Eschenmoser Albert

Deceased Members II. Department of Mathematical, Physical and Chemical Sciences
Eschenmoser Albert

Date of birth:

  • 1925

Place of birth:

  • Erstfeld, Switzerland

Deceased:

July 14, 2023

Eschenmoser Albert

Deceased Members II. Department of Mathematical, Physical and Chemical Sciences

Academic titles:

  • professor emeritus
  • Doctor of Science

Membership in the Academy:

  • corresponding member – Department of Mathematical, Physical and Chemical Sciences (6/12/1994 – 07/14/2023)

Curriculum Vitae

Albert Eschenmoser, a Swiss chemist, was born on August 5, 1925 in Erstfelf, Switzerland, graduating from St. Gallen and graduating from the Federal Technical College (ETH) in Zuerich as a student of the Croatian Nobel laureate Lavoslav Ružička. He became an assistant professor there in 1956, in 1960 an associate, and in 1965 he became a full professor of organic chemistry. He worked at ETH until his retirement in 2009.

In his research in organic and bioorganic chemistry, Eschenmoser has made contributions to theory of terpene biosynthesis, structure elucidation of natural products, stereochemistry and mechanism of organochemical and biochemical reactions, development of new methods for organic synthesis, total synthesis of complex natural products and etiology of nucleic acid structure. In early scientific papers, he processed catalytic cyclizations of aliphatic proteins, but he is best known for the successes of the synthesis of alkaloid colchicin, which led to two different synthesiss of vitamin B12, in collaboration with American Nobel Laureate Robert Burns Woodward. He also dealt with the participation of ribose in biological evolution.

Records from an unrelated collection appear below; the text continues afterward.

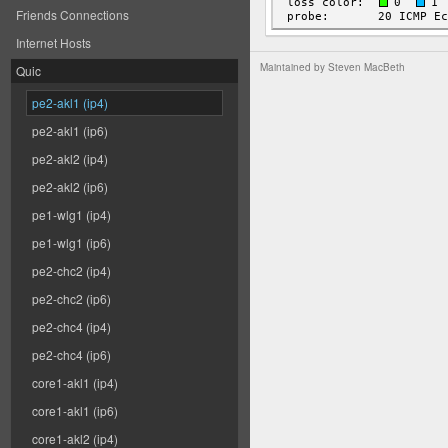
Friends Connections
Internet Hosts
Maintained by
Steven MacBeth
Quic
pe2-akl1 (ip4)
pe2-akl1 (ip6)
pe2-akl2 (ip4)
pe2-akl2 (ip6)
pe1-wlg1 (ip4)
pe1-wlg1 (ip6)
pe2-chc2 (ip4)
pe2-chc2 (ip6)
pe2-chc4 (ip4)
pe2-chc4 (ip6)
core1-akl1 (ip4)
core1-akl1 (ip6)
core1-akl2 (ip4)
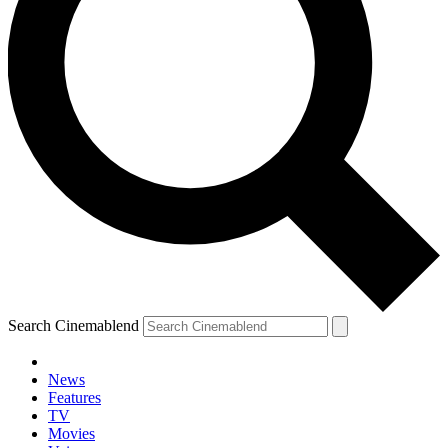
Search Cinemablend
News
Features
TV
Movies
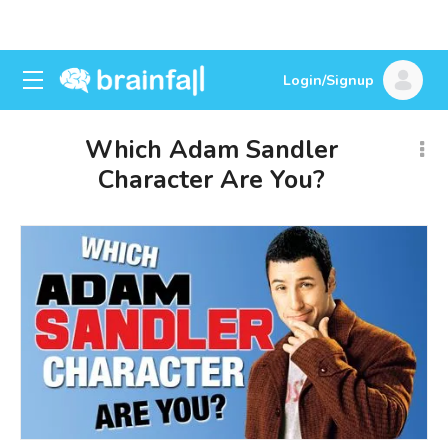
Login/Signup
Which Adam Sandler
Character Are You?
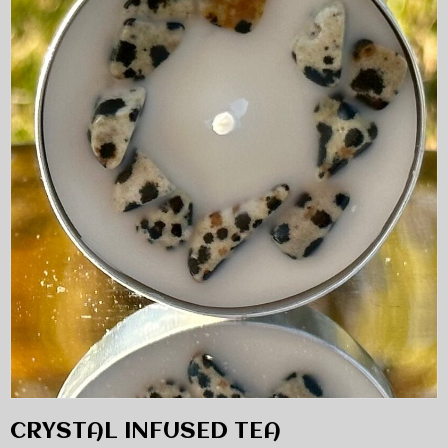
CRYSTAL INFUSED TEA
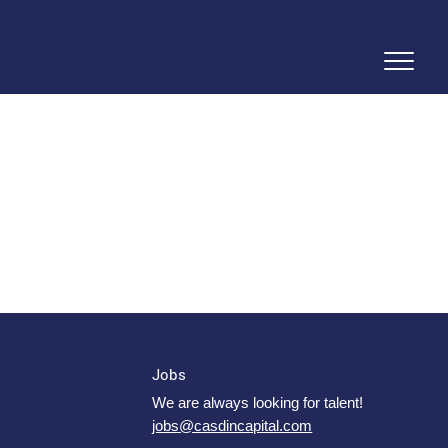
Jobs
We are always looking for talent!
jobs@casdincapital.com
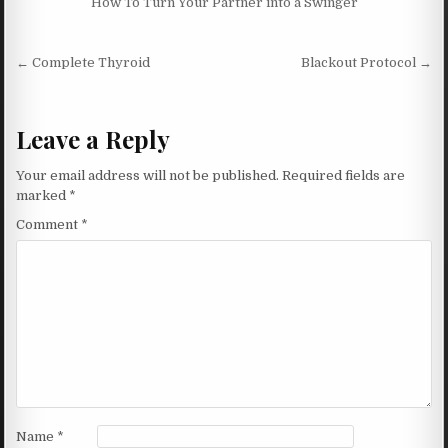
How To Turn Your Partner into a Swinger
Post navigation
← Complete Thyroid
Blackout Protocol →
Leave a Reply
Your email address will not be published.
Required fields are
marked
*
Comment
*
Name
*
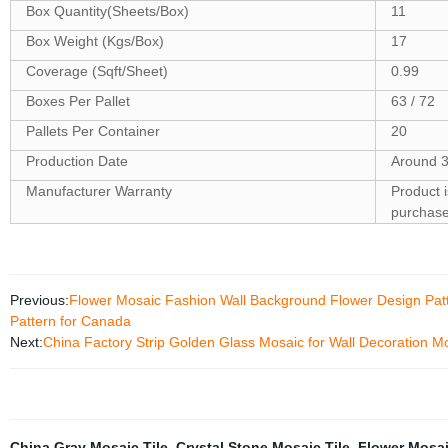
Box Quantity(Sheets/Box)
11
Box Weight (Kgs/Box)
17
Coverage (Sqft/Sheet)
0.99
Boxes Per Pallet
63 / 72
Pallets Per Container
20
Production Date
Around 3
Manufacturer Warranty
Product 
purchas
Previous:
Flower Mosaic Fashion Wall Background Flower Design Patte
Pattern for Canada
Next:
China Factory Strip Golden Glass Mosaic for Wall Decoration M
China Gray Mosaic Tile
,
Crystal Stone Mosaic Tile
,
Flower Mosai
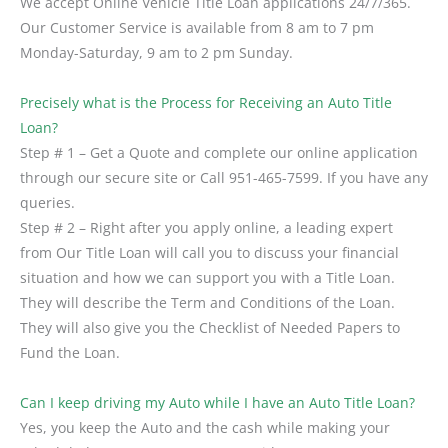
We accept Online Vehicle Title Loan applications 24/7/365.
Our Customer Service is available from 8 am to 7 pm
Monday-Saturday, 9 am to 2 pm Sunday.
Precisely what is the Process for Receiving an Auto Title
Loan?
Step # 1 – Get a Quote and complete our online application
through our secure site or Call 951-465-7599. If you have any
queries.
Step # 2 – Right after you apply online, a leading expert
from Our Title Loan will call you to discuss your financial
situation and how we can support you with a Title Loan.
They will describe the Term and Conditions of the Loan.
They will also give you the Checklist of Needed Papers to
Fund the Loan.
Can I keep driving my Auto while I have an Auto Title Loan?
Yes, you keep the Auto and the cash while making your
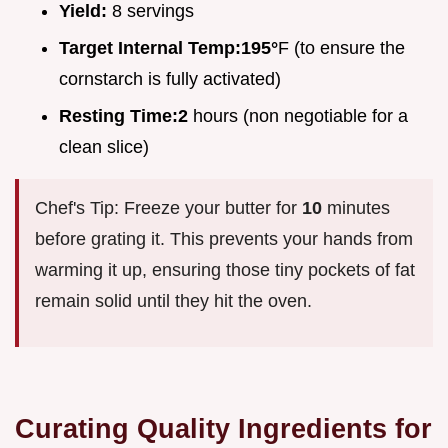
Yield:
8 servings
Target Internal Temp:
195°
F (to ensure the
cornstarch is fully activated)
Resting Time:
2
hours (non negotiable for a
clean slice)
Chef's Tip: Freeze your butter for
10
minutes
before grating it. This prevents your hands from
warming it up, ensuring those tiny pockets of fat
remain solid until they hit the oven.
Curating Quality Ingredients for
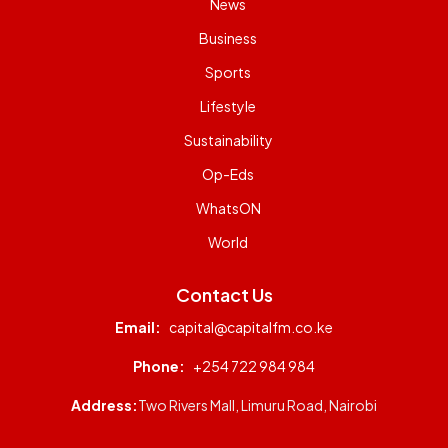
News
Business
Sports
Lifestyle
Sustainability
Op-Eds
WhatsON
World
Contact Us
Email:
capital@capitalfm.co.ke
Phone:
+254 722 984 984
Address:
Two Rivers Mall, Limuru Road, Nairobi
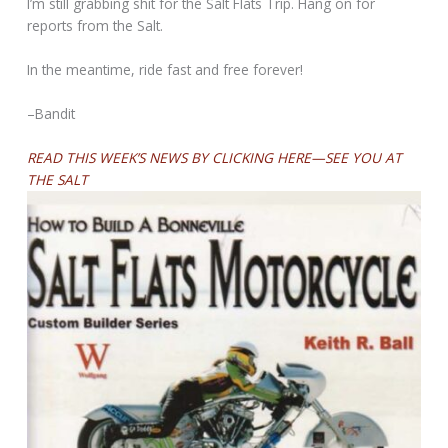
I’m still grabbing shit for the Salt Flats Trip. Hang on for
reports from the Salt.
In the meantime, ride fast and free forever!
–Bandit
READ THIS WEEK’S NEWS BY CLICKING HERE—SEE YOU AT
THE SALT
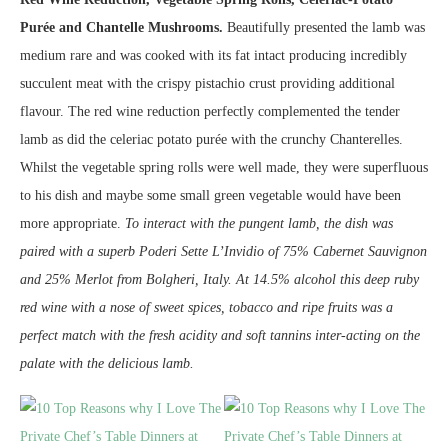
Purée and Chantelle Mushrooms.
Beautifully presented the lamb was
medium rare and was cooked with its fat intact producing incredibly
succulent meat with the crispy pistachio crust providing additional
flavour. The red wine reduction perfectly complemented the tender
lamb as did the celeriac potato purée with the crunchy Chanterelles.
Whilst the vegetable spring rolls were well made, they were superfluous
to his dish and maybe some small green vegetable would have been
more appropriate.
To interact with the pungent lamb, the dish was
paired with a superb Poderi Sette L’Invidio of 75% Cabernet Sauvignon
and 25% Merlot from Bolgheri, Italy. At 14.5% alcohol this deep ruby
red wine with a nose of sweet spices, tobacco and ripe fruits was a
perfect match with the fresh acidity and soft tannins inter-acting on the
palate with the delicious lamb.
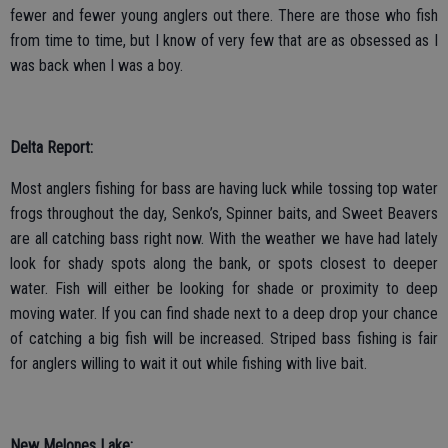
fewer and fewer young anglers out there. There are those who fish
from time to time, but I know of very few that are as obsessed as I
was back when I was a boy.
Delta Report:
Most anglers fishing for bass are having luck while tossing top water
frogs throughout the day, Senko’s, Spinner baits, and Sweet Beavers
are all catching bass right now. With the weather we have had lately
look for shady spots along the bank, or spots closest to deeper
water. Fish will either be looking for shade or proximity to deep
moving water. If you can find shade next to a deep drop your chance
of catching a big fish will be increased. Striped bass fishing is fair
for anglers willing to wait it out while fishing with live bait.
New Melones Lake:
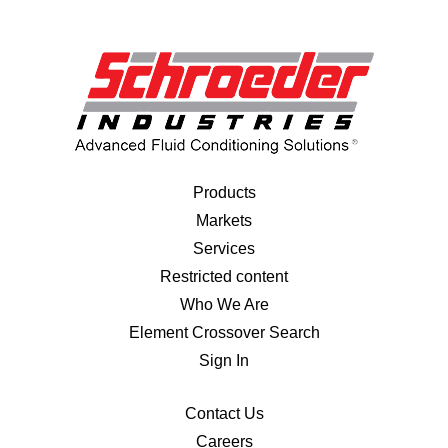
Products
Markets
Services
Restricted content
Who We Are
Element Crossover Search
Sign In
Contact Us
Careers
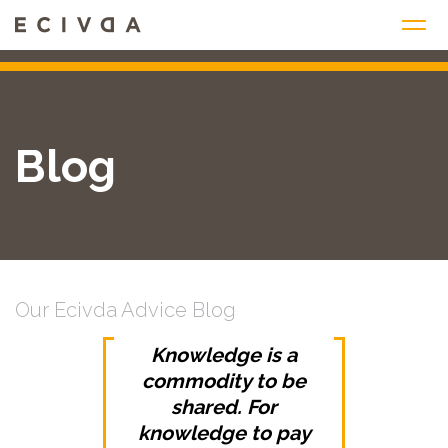
Skip
to
content
Blog
Our Ecivda Advice Blog
Knowledge is a
commodity to be
shared. For
knowledge to pay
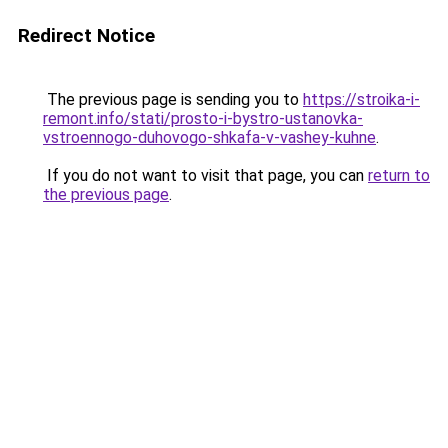
Redirect Notice
The previous page is sending you to
https://stroika-i-
remont.info/stati/prosto-i-bystro-ustanovka-
vstroennogo-duhovogo-shkafa-v-vashey-kuhne
.
If you do not want to visit that page, you can
return to
the previous page
.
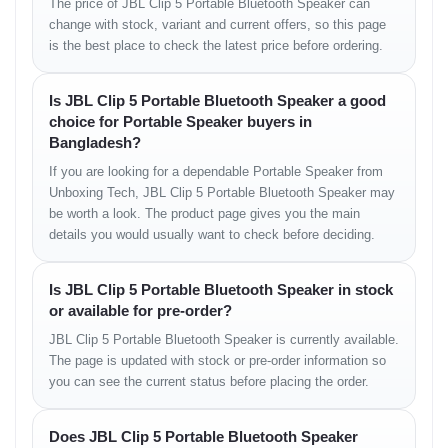
The price of JBL Clip 5 Portable Bluetooth Speaker can
change with stock, variant and current offers, so this page
Sound Quality and
is the best place to check the latest price before ordering.
Performance
Is JBL Clip 5 Portable Bluetooth Speaker a good
Despite its size, the JBL Clip 5 delivers loud, clean, and balanced
choice for Portable Speaker buyers in
sound. Powered by JBL Original Pro Sound, it produces crisp
Bangladesh?
highs, deep lows, and clear vocals across all genres. The
If you are looking for a dependable Portable Speaker from
enhanced driver design and bass tuning make it ideal for parties,
Unboxing Tech, JBL Clip 5 Portable Bluetooth Speaker may
study sessions, or outdoor events.
be worth a look. The product page gives you the main
You can feel the low-end punch even in an open environment — a
details you would usually want to check before deciding.
rare feat for a speaker of this size. Compared to its predecessor,
the Clip 4, the bass response and soundstage have been notably
improved, providing a richer listening experience at the same
BD
Is JBL Clip 5 Portable Bluetooth Speaker in stock
price range
.
or available for pre-order?
JBL Clip 5 Portable Bluetooth Speaker is currently available.
Battery and Charging
The page is updated with stock or pre-order information so
you can see the current status before placing the order.
With up to
12 hours of battery life
, the JBL Clip 5 ensures
uninterrupted playback throughout your adventures. The USB-C
Does JBL Clip 5 Portable Bluetooth Speaker
fast-charging system fully recharges the battery in about 3 hours.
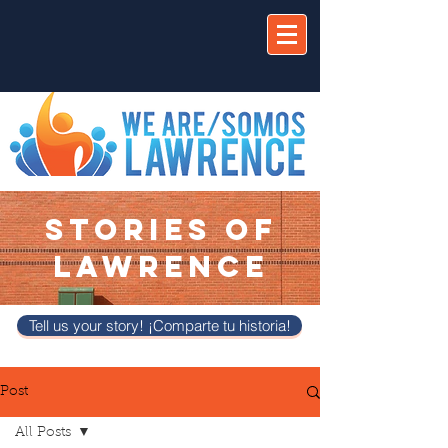
STORIES OF
LAWRENCE
Tell us your story! ¡Comparte tu historia!
Post
All Posts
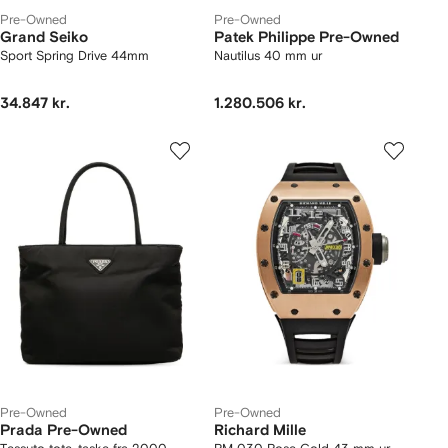
Pre-Owned
Pre-Owned
Grand Seiko
Patek Philippe Pre-Owned
Sport Spring Drive 44mm
Nautilus 40 mm ur
34.847 kr.
1.280.506 kr.
Pre-Owned
Pre-Owned
Prada Pre-Owned
Richard Mille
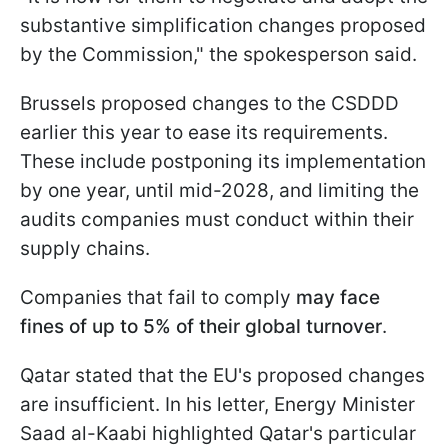
substantive simplification changes proposed
by the Commission," the spokesperson said.
Brussels proposed changes to the CSDDD
earlier this year to ease its requirements.
These include postponing its implementation
by one year, until mid-2028, and limiting the
audits companies must conduct within their
supply chains.
Companies that fail to comply
may face
fines of up to 5% of their global turnover
.
Qatar stated that the EU's proposed changes
are insufficient. In his letter, Energy Minister
Saad al-Kaabi highlighted Qatar's particular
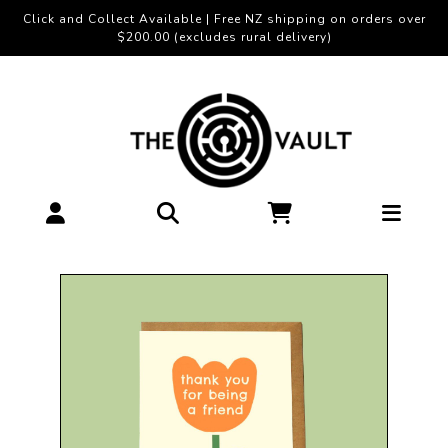
Click and Collect Available | Free NZ shipping on orders over
$200.00 (excludes rural delivery)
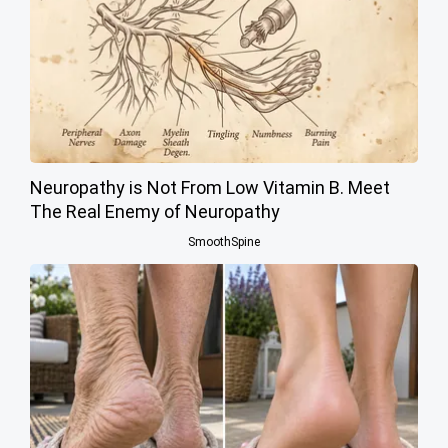
Neuropathy is Not From Low Vitamin B. Meet
The Real Enemy of Neuropathy
SmoothSpine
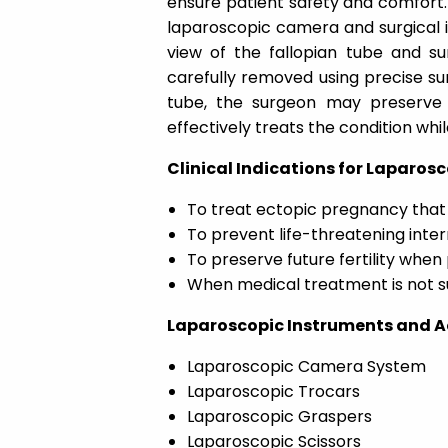
ensure patient safety and comfort.
laparoscopic camera and surgical 
view of the fallopian tube and su
carefully removed using precise su
tube, the surgeon may preserve
effectively treats the condition whi
Clinical Indications for Laparos
To treat ectopic pregnancy that
To prevent life-threatening inter
To preserve future fertility when
When medical treatment is not su
Laparoscopic Instruments and Ac
Laparoscopic Camera System
Laparoscopic Trocars
Laparoscopic Graspers
Laparoscopic Scissors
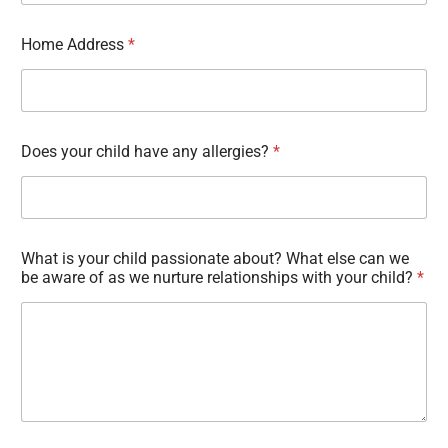
Home Address
*
Does your child have any allergies?
*
What is your child passionate about? What else can we
be aware of as we nurture relationships with your child?
*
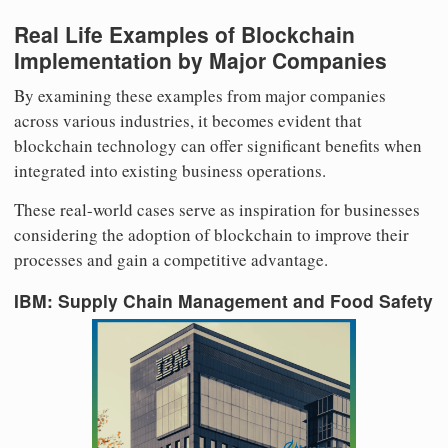
Real Life Examples of Blockchain
Implementation by Major Companies
By examining these examples from major companies
across various industries, it becomes evident that
blockchain technology can offer significant benefits when
integrated into existing business operations.
These real-world cases serve as inspiration for businesses
considering the adoption of blockchain to improve their
processes and gain a competitive advantage.
IBM: Supply Chain Management and Food Safety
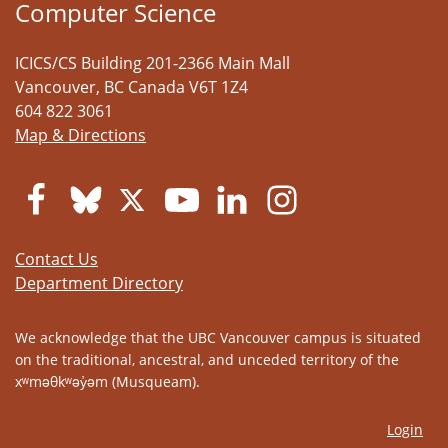
Computer Science
ICICS/CS Building 201-2366 Main Mall
Vancouver
,
BC
Canada
V6T 1Z4
604 822 3061
Map & Directions
Contact Us
Department Directory
We acknowledge that the UBC Vancouver campus is situated
on the traditional, ancestral, and unceded territory of the
xʷməθkʷəy̓əm (Musqueam).
Login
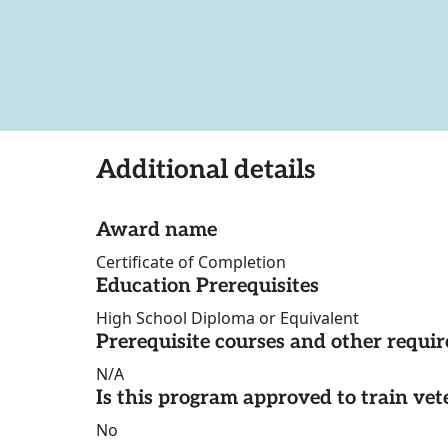
Additional details
Award name
Certificate of Completion
Education Prerequisites
High School Diploma or Equivalent
Prerequisite courses and other requi
N/A
Is this program approved to train vet
No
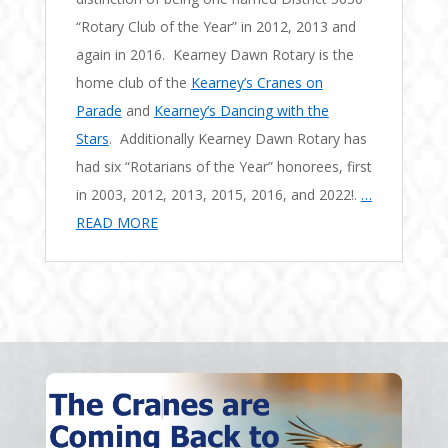
“Rotary Club of the Year” in 2012, 2013 and
again in 2016. Kearney Dawn Rotary is the
home club of the
Kearney’s Cranes on
Parade
and
Kearney’s Dancing with the
Stars
. Additionally Kearney Dawn Rotary has
had six “Rotarians of the Year” honorees, first
in 2003, 2012, 2013, 2015, 2016, and 2022!.
…
READ MORE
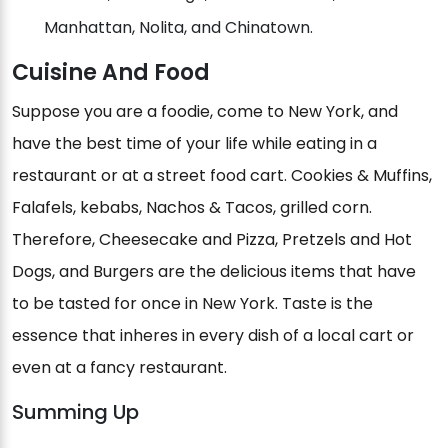
Manhattan, Nolita, and Chinatown.
Cuisine And Food
Suppose you are a foodie, come to New York, and
have the best time of your life while eating in a
restaurant or at a street food cart. Cookies & Muffins,
Falafels, kebabs, Nachos & Tacos, grilled corn.
Therefore, Cheesecake and Pizza, Pretzels and Hot
Dogs, and Burgers are the delicious items that have
to be tasted for once in New York. Taste is the
essence that inheres in every dish of a local cart or
even at a fancy restaurant.
Summing Up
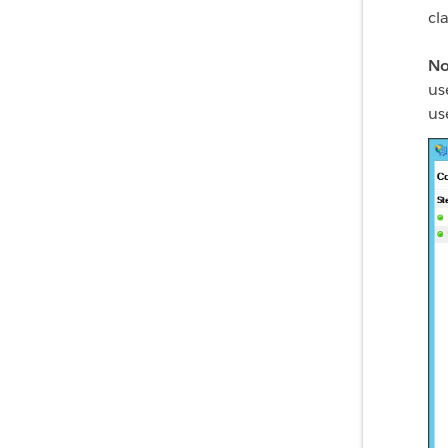
cl
No
us
us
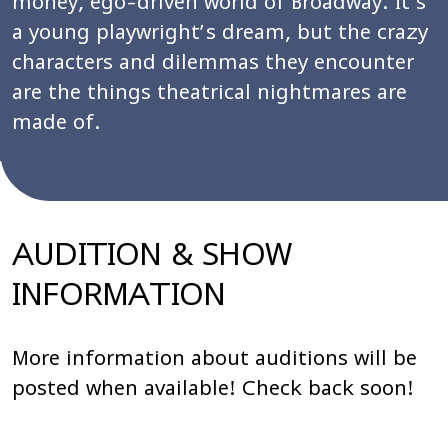
money, ego-driven world of Broadway. It’s
a young playwright’s dream, but the crazy
characters and dilemmas they encounter
are the things theatrical nightmares are
made of.
AUDITION & SHOW
INFORMATION
More information about auditions will be
posted when available! Check back soon!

Eschenmoser is a member of the German Academy Leopoldina (Halle), Academia Europaea (UK) and the Pontifical Academy (Vatican), a foreign member of the American Academy of Arts and Sciences (Boston), the National Academy of Sciences (Washington), the Royal Society (UK), the Academy of Science in Göttingen, the Croatian Academy of Sciences and Arts (Zagreb), the orden Pour le mérite für Wissenschaften und Künste (Berlin), and the österreichisches Ehrenzeichen für Wissenschaft und Kunst (Wien), he is a honorary member of the Royal Society of Chemistry (London), Gesellschaft österreichischer Chemiker (Wien), the Pharmaceutical Society of Japan, and the Swiss Chemical Society. He holds honorary degrees from the Universities of Fribourg, Chicago, Edinburgh, Bologna, Frankfurt, Strasbourg, Harvard, Innsbruck, and from The Scripps Research Institute. He is recipient of numerous academic awards.

He was elected as a correspondent member of the Croatian Academy of Sciences and Arts in 1994.